FIG. 10 is a flowchart illustrating an example of a multiple-sample test process. The process of FIG. 10 corresponds to step S15 of FIG. 7.

[Step S151] The relevant item analyzing unit 120 selects, amongst the items included in the patient database 111, one item other than the key item.

[Step S152] Assume that the key item possibly takes on n different values. As for all data entries registered under the selected item, associated with the individual patient information records of the patient database 111, the relevant item analyzing unit 120 classifies the data entries into n groups according to the value of the key item. Assume, for example, that the key item is “stage” which possibly takes on four values from “1” to “4” and the item selected in step S151 is “survival duration”. In this case, each of all values registered under the item “survival duration”, associated with the individual patient information records of the patient database 111, is classified according to the value of the item “stage” in the corresponding patient information record into one of the following groups: a group with “1” registered under the item “stage”; a group with “2” registered under the item “stage”; a group with “3” registered under the item “stage”; and a group with “4” registered under the item “stage”.

[Step S153] The relevant item analyzing unit 120 references the mapping table 112c of the analytical technique table 112 to identify an analytical technique corresponding to the item selected in step S151.

[Step S154] The relevant item analyzing unit 120 calculates a relevance index using the identified analytical technique. In this step, a p-value is calculated which indicates how likely the null hypothesis that there is no association among the data of the n groups classified in step 5152 is true. The lower the calculated p-value is, the higher the probability that there is association (significance) among the data of the n groups.

In step S153, based on the mapping table 112c, an optimal analytical technique is selected, corresponding to a combination of the key item and the item selected in step S151 (for brevity referred to as the “different item”). The following techniques are examples of such an optimal analytical technique. In the case where the different item possibly takes on two values (“0” and “1”), as with the item “termination in death”, or several values (three or more but a relatively small number of values), as with the item “stage”, Kruskal-Wallis test is employed, for example. In the case where the different item possibly takes on a large number of values, as with time information (e.g. the item “survival duration”) and test values (e.g. the item “ALT”), analysis of variance (ANOVA) is employed, for example.

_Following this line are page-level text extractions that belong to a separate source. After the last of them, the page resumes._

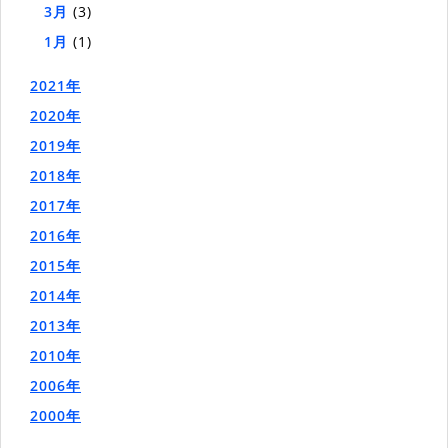
3月
(3)
1月
(1)
2021年
2020年
2019年
2018年
2017年
2016年
2015年
2014年
2013年
2010年
2006年
2000年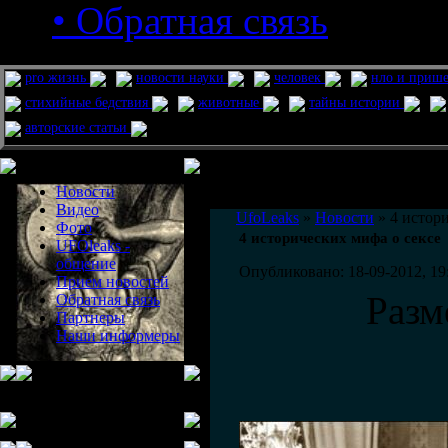
• Обратная связь
pro жизнь
новости науки
человек
нло и приш
стихийные бедствия
животные
тайны истории
авторские статьи
Меню сайта
Информация
Комментировать статьи на сайте 
Новости
публикации.
Видео
UfoLeaks
»
Новости
» 4 истор
Фото
4 исторических мифа о сексе
UFOleaks -
общение
Опубликовано: 18-09-2012, 19
Прием новостей
Разм
Обратная связь
Партнеры
Наши информеры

[Step S155] The relevant item analyzing unit 120 registers, in the relevant item table 114 corresponding to the key item, the item name of the item selected in step S151 and the p-value calculated in step S154 in association with each other. Note that in the case where there is no relevant item table 114 corresponding to the key item, the relevant item analyzing unit 120 creates the relevant item table 114 corresponding to the key item, and then carries out the above-described registration.

[Step S156] The relevant item analyzing unit 120 determines whether to have selected all the items other than the key item amongst the items included in the patient database 111. If there is one or more unselected items, the relevant item analyzing unit 120 moves to step S151. If all the items have been selected, the process ends.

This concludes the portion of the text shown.